|
![](/i/fill.gif) |
"scott" <sco### [at] scott com> wrote:
> > Bluntly put. You're making this much too complicated. It's certainly less
> > complicated than dealing with color management for print. You make a
> > picture
> > that looks good on your computer. It doesn't matter how you do it.
>
> In something like PhotoShop, sure, but POV is almost a light simulation
> tool, it needs to follow the correct laws of physics in the first place.
> Sure you can botch it and create something that looks realistic, but it
> won't be exactly physically correct, and usually would require a great deal
> more skill and effort from the artist. POV works on the fact that if it
> deems something should be 50% brightness, it will make it look 50%
> brightness to you (which is not the same as 50% pixel value). If it didn't
> work this way it becomes impossible to get scenes with physically correct
> lighting, and then you need to start the whole skillful and time-consuming
> "bodge" process of trying to make it "look right".

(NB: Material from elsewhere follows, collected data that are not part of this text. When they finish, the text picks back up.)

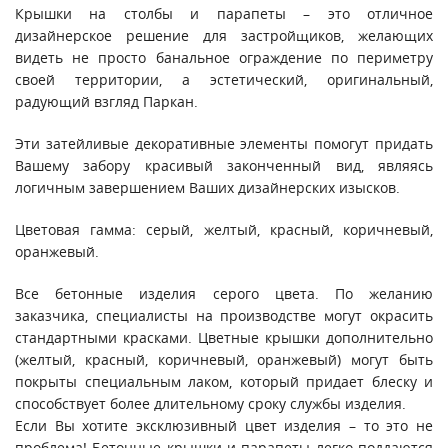
Крышки на столбы и парапеты – это отличное
дизайнерское решение для застройщиков, желающих
видеть не просто банальное ограждение по периметру
своей территории, а эстетический, оригинальный,
радующий взгляд Паркан.
Эти затейливые декоративные элементы помогут придать
Вашему забору красивый законченный вид, являясь
логичным завершением Ваших дизайнерских изысков.
Цветовая гамма: серый, желтый, красный, коричневый,
оранжевый.
Все бетонные изделия серого цвета. По желанию
заказчика, специалисты на производстве могут окрасить
стандартными красками. Цветные крышки дополнительно
(желтый, красный, коричневый, оранжевый) могут быть
покрыты специальным лаком, который придает блеску и
способствует более длительному сроку службы изделия.
Если Вы хотите эксклюзивный цвет изделия – то это не
проблема! Бетонные крышки и парапеты легко поддаются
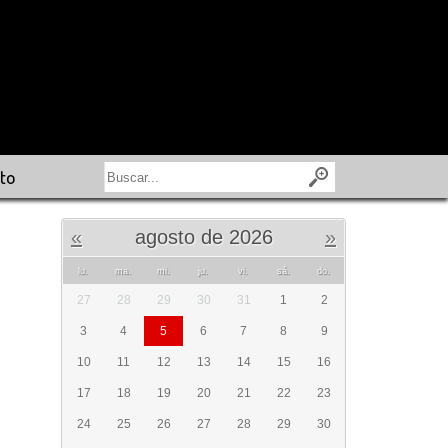
to
«
agosto de 2026
»
lu.
ma.
mi.
ju.
vi.
sá.
do.
27
28
29
30
31
1
2
3
4
5
6
7
8
9
10
11
12
13
14
15
16
17
18
19
20
21
22
23
24
25
26
27
28
29
30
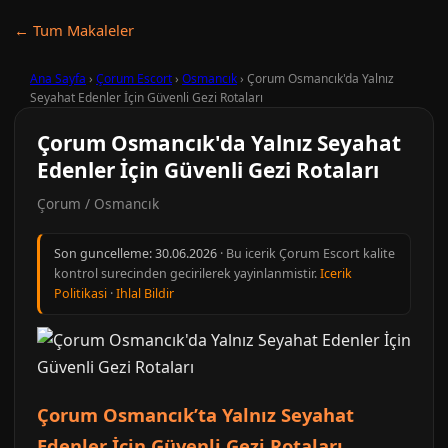
← Tum Makaleler
Ana Sayfa
›
Çorum Escort
›
Osmancık
›
Çorum Osmancık'da Yalnız
Seyahat Edenler İçin Güvenli Gezi Rotaları
Çorum Osmancık'da Yalnız Seyahat
Edenler İçin Güvenli Gezi Rotaları
Çorum / Osmancık
Son guncelleme:
30.06.2026
· Bu icerik Çorum Escort kalite
kontrol surecinden gecirilerek yayinlanmistir.
Icerik
Politikasi
·
Ihlal Bildir
Çorum Osmancık’ta Yalnız Seyahat
Edenler İçin Güvenli Gezi Rotaları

This makes the point very clearly. But in the particular example of the
gradients that for me set this off was that I was trying to deal with a
completely graphics issue: rgb 0.5 ambient 1. There is no light involved here.
Ambient is not a real property, it is a completely artificial adjustment control
that does not exist in the real world. Some of us are not always dealing
necessarily with how much light is reflected off a piece of white paper in the
real world. We just want to make a picture by telling POV give me rgb 128.